Thousands of bottles of Jack Daniel’s whiskey, much of it around the century mark, could be POURED DOWN THE DRAIN by police after being seized recently. The bottles were seized in warehouse raids in Nashville and Lynchburg, but no one has been arrested. The law calls for seized bottles that cannot be sold in the country to be dumped down the drain. The whiskey must be saved!
Key quote: “‘Punish the person, not the whiskey,’ said an outraged Kyle MacDonald, 28, a Jack Daniel’s drinker from British Columbia who promotes the whiskey on his blog. ‘Jack never did anything wrong, and the whiskey itself is innocent.’”

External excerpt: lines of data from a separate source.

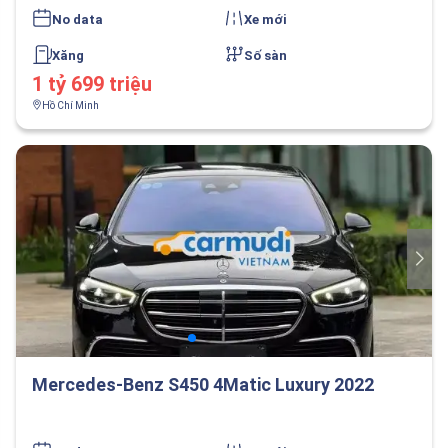
No data
Xe mới
Xăng
Số sàn
1 tỷ 699 triệu
Hồ Chí Minh
Mercedes-Benz S450 4Matic Luxury 2022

Excellent point. Sure, whiskey has caused the premature exit of many a man’s lunch, is responsible for a hazy memory or two and roughly 34 percent of the world’s population today, but of this crime the booze is innocent. All it did was sit there in its bottle, as it has for decades, when someone brought it to a warehouse. Then one day police arrested the liquor and questioned it. But the whiskey, in its years of wisdom, just sat there silently pondering.
It’s time for a mass protest in Tennessee. Who’s with me?
Written by Bryan McBournieAsk Dr. Snee, Guynecologist: Lungs … of iron!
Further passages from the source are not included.